Passage
If any one think himself to be religious, not bridling his tongue, but deceiving his heart, this man's religion is vain.
If any one think himself to be religious, not bridling his tongue, but deceiving his heart, this man's religion is vain.
James 1:24 for he has considered himself and is gone away, and straightway he has forgotten what he was like.
James 1:25 But *he* that fixes his view on [the] perfect law, that of liberty, and abides in [it], being not a forgetful hearer but a doer of [the] work, *he* shall be blessed in his doing.
James 1:26 If any one think himself to be religious, not bridling his tongue, but deceiving his heart, this man's religion is vain.
James 1:27 Pure and undefiled religion before God and the Father is this: to visit orphans and widows in their affliction, to keep oneself unspotted from the world.
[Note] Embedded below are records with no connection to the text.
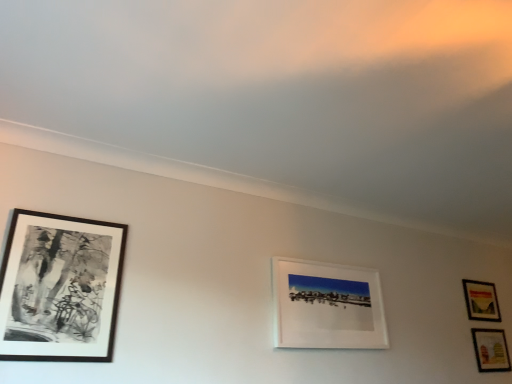 Question: Does black matte picture frame at left, which is the first picture frame from left to right, turn towards matte wooden picture frame at lower right, which is counted as the second picture frame, starting from the back?

Choices:
 (A) yes
 (B) no

Answer: (B)

Question: Is black matte picture frame at left, the 4th picture frame viewed from the right, closer to the viewer compared to matte wooden picture frame at lower right, marked as the third picture frame in a front-to-back arrangement?

Choices:
 (A) no
 (B) yes

Answer: (B)

Question: Does black matte picture frame at left, which is the first picture frame from left to right, lie behind matte wooden picture frame at lower right, arranged as the 4th picture frame when viewed from the left?

Choices:
 (A) yes
 (B) no

Answer: (B)

Question: Is black matte picture frame at left, the 4th picture frame viewed from the right, to the left of matte wooden picture frame at lower right, which is counted as the second picture frame, starting from the back, from the viewer's perspective?

Choices:
 (A) no
 (B) yes

Answer: (B)

Question: From the image's perspective, would you say black matte picture frame at left, which is the first picture frame from left to right, is positioned over matte wooden picture frame at lower right, arranged as the 4th picture frame when viewed from the left?

Choices:
 (A) yes
 (B) no

Answer: (A)

Question: Considering the positions of black matte picture frame at left, the 4th picture frame viewed from the right, and matte wooden picture frame at right, the 3th picture frame when ordered from left to right, in the image, is black matte picture frame at left, the 4th picture frame viewed from the right, bigger or smaller than matte wooden picture frame at right, the 3th picture frame when ordered from left to right,?

Choices:
 (A) big
 (B) small

Answer: (A)

Question: From the image's perspective, is black matte picture frame at left, which is the fourth picture frame in back-to-front order, above or below matte wooden picture frame at right, the 4th picture frame viewed from the front?

Choices:
 (A) below
 (B) above

Answer: (B)

Question: Considering the positions of point (72, 301) and point (480, 304), is point (72, 301) closer or farther from the camera than point (480, 304)?

Choices:
 (A) farther
 (B) closer

Answer: (B)

Question: Considering the relative positions of black matte picture frame at left, the 4th picture frame viewed from the right, and matte wooden picture frame at right, the 3th picture frame when ordered from left to right, in the image provided, is black matte picture frame at left, the 4th picture frame viewed from the right, to the left or to the right of matte wooden picture frame at right, the 3th picture frame when ordered from left to right,?

Choices:
 (A) left
 (B) right

Answer: (A)

Question: In terms of size, does matte wooden picture frame at right, the 3th picture frame when ordered from left to right, appear bigger or smaller than black matte picture frame at left, which is the first picture frame from left to right?

Choices:
 (A) small
 (B) big

Answer: (A)

Question: Is point (468, 279) closer or farther from the camera than point (18, 223)?

Choices:
 (A) farther
 (B) closer

Answer: (A)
The verse centers on "think", "himself", "religious", "bridling", "tongue", "deceiving", "heart", and "man's". It is saying that the verse draws attention to "think" and "himself", so its meaning should be read from those terms before moving to application.
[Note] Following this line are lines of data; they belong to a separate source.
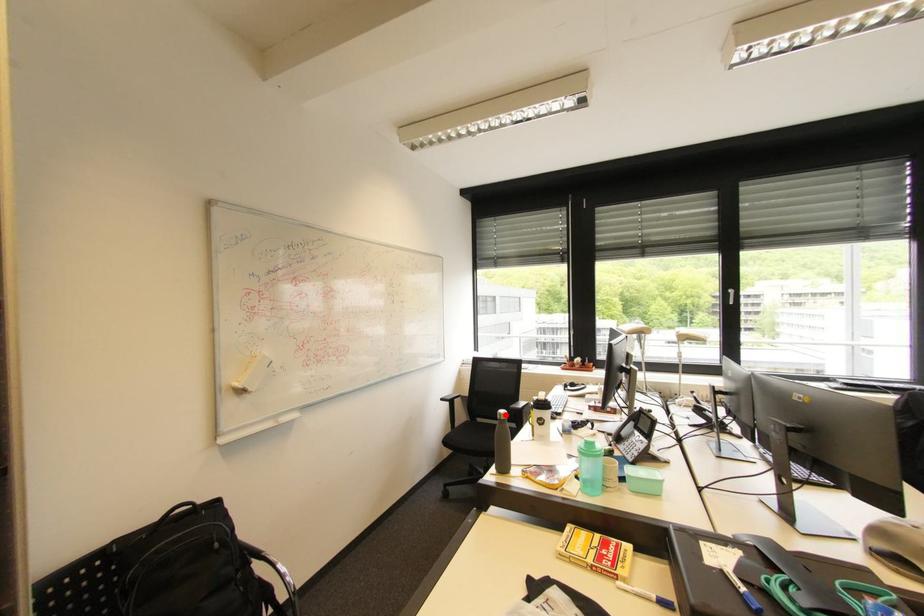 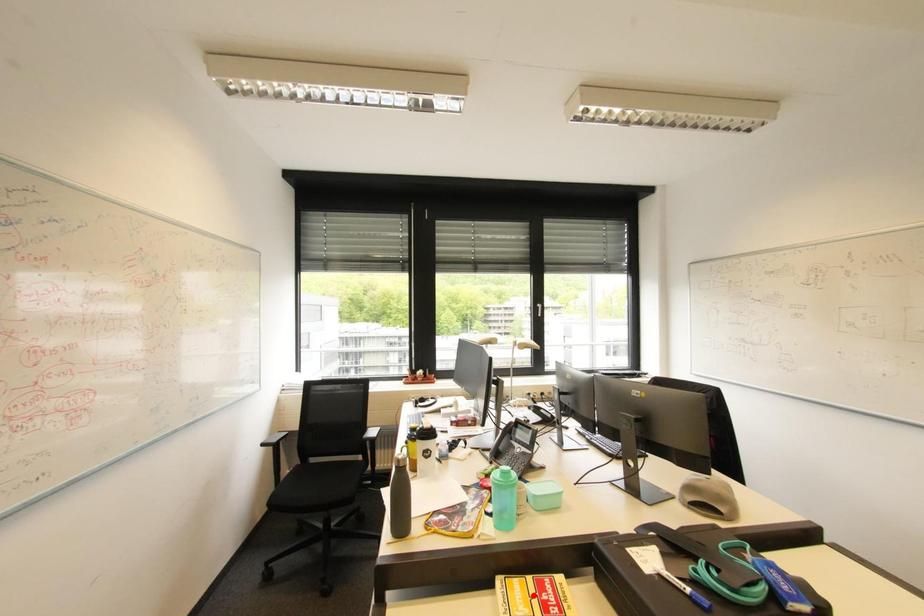 I am providing you with two images of the same scene from different viewpoints. A red point is marked on the first image and another point is marked on the second image. Do the highlighted points in image1 and image2 indicate the same real-world spot?

No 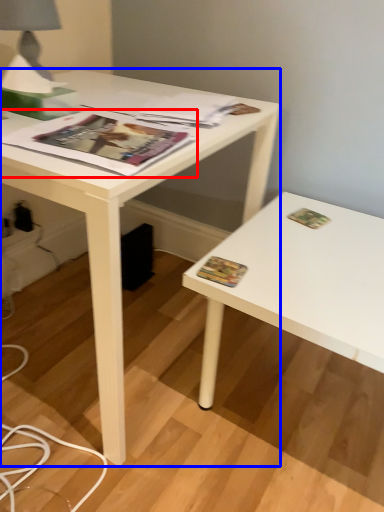 Question: Which object appears farthest to the camera in this image, magazine (highlighted by a red box) or desk (highlighted by a blue box)?

Choices:
 (A) magazine
 (B) desk

Answer: (A) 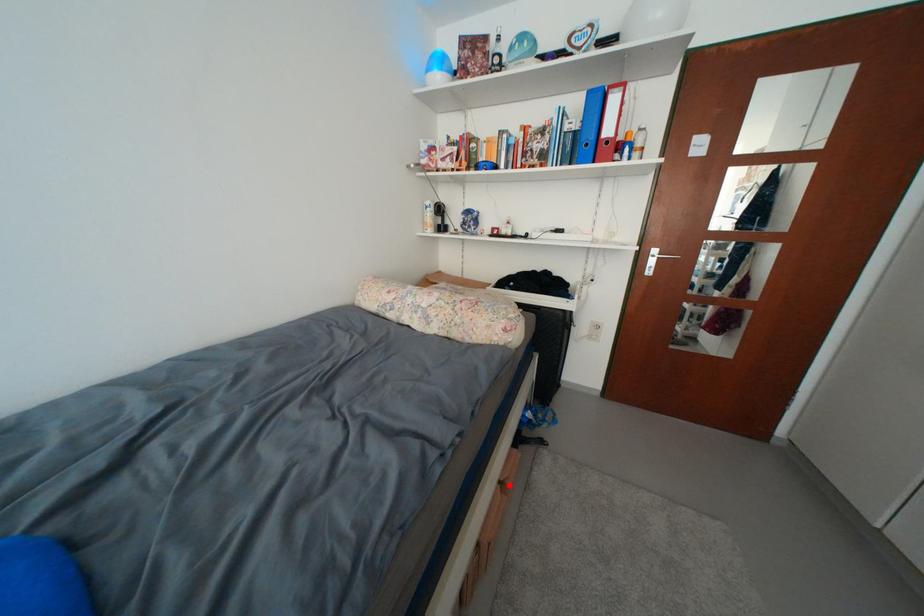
The nearby context moves from verse 25's "But he that fixes his view on..." into verse 27's "Pure and undefiled religion before God and...", so "think" and "himself" belong inside that flow. In James context, the local focus is Christ, faith, and discipleship.
A plain takeaway is to answer the verse's own emphasis on "think" and "himself" with trust shaped by these words, not by a vague optimism outside the passage.